General
Cinnamon Hummingbird: Medium size, bicolored hummingbird with bronze green upperparts and cinnamon colored underparts. The tail is square, rufous with gold-green edging. This promiscuous bird attracts a female by flying back and forth like a swing. Sexes are similar.
Range and Habitat
Cinnamon Hummingbird: Accidental in southern Arizona and southwestern New Mexico. Common in native Mexico to Central America. Found in a wide variety of habitats at low elevations, such as plantations, scrublands with thorns, arid areas, woodland edges, and grassy fields and pastures.
Breeding and Nesting
Cinnamon Hummingbird: Two white eggs are laid in a tidy cup of fern tree scales and seed down, covered with lichen and bound with spider webbing. Nest is built by female 3 to 16 feet above ground in a tree or shrub. Female incubates eggs for 13-15 days, altricial young fly between 14 and 23 days.
Foraging and Feeding
Cinnamon Hummingbird: Feeds and perches low to high.
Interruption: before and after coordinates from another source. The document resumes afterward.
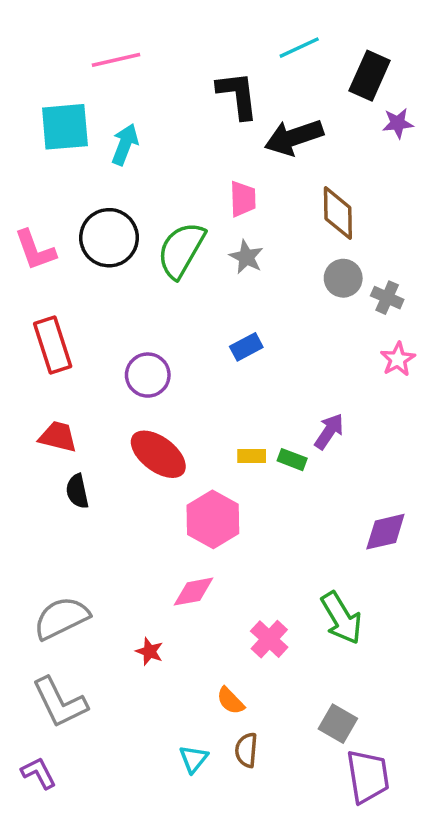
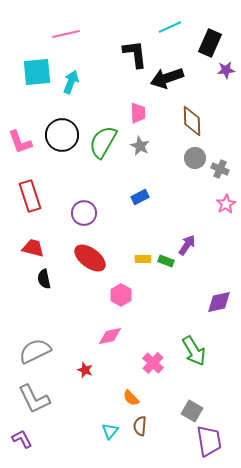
pink hexagon: (213, 519) -> (121, 295), size x0.7

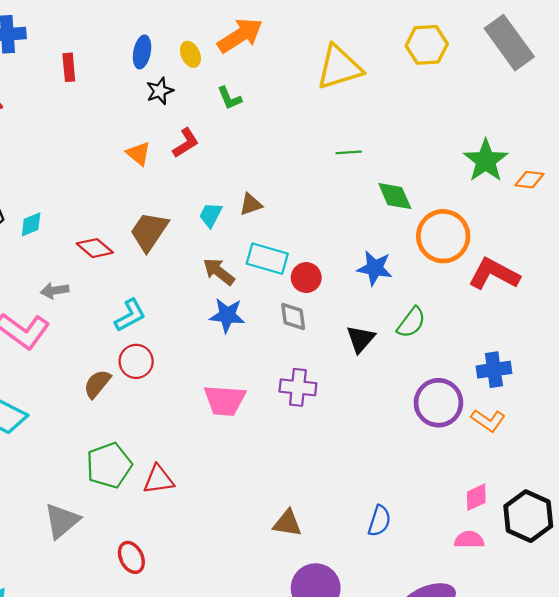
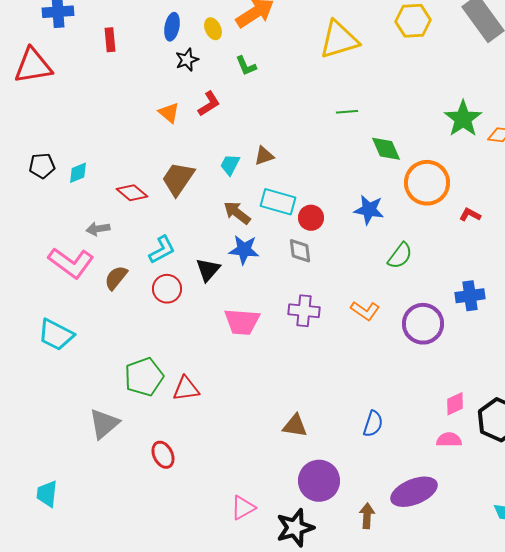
red L-shape: (494, 274) -> (470, 215), size x0.5
black triangle: (361, 339) -> (208, 270), moved
brown semicircle: (97, 384) -> (116, 278), moved
orange L-shape: (488, 420) -> (365, 311), moved

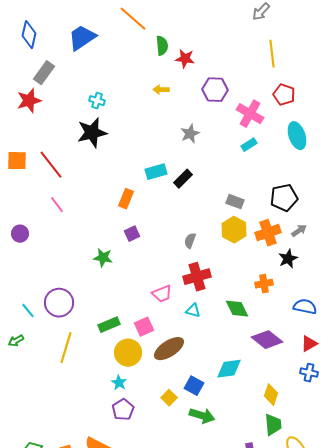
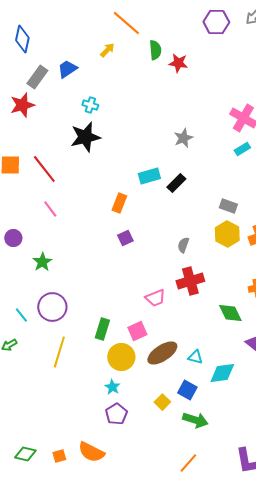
blue trapezoid: (82, 38) -> (67, 69), moved, size x0.7
yellow arrow: (161, 90) -> (107, 50), moved, turned 133
purple hexagon: (215, 90) -> (216, 22), moved
green star: (103, 258) -> (42, 262), moved, turned 30
cyan triangle: (193, 311) -> (195, 357), moved
green rectangle: (109, 325) -> (102, 329), turned -50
Visits flowering shrubs, trees, and epiphytes. Aggressive near feeding areas, may defend feeding territory.
Readily Eats
Sugar Water
Vocalization
Cinnamon Hummingbird: Buzzy "tzzipp" and high pitched "tsi si si-si-sit" or "chi-chi-chi chi chi", lower and faster toward end.
Similar Species
Cinnamon Hummingbird: Buff-bellied Hummingbird has a rufous tail, green chin, throat, and breast, and buff belly and undertail coverts. Berylline Hummingbird has deep green upperparts and underparts, and rufous-chestnut wings, tail, and rump.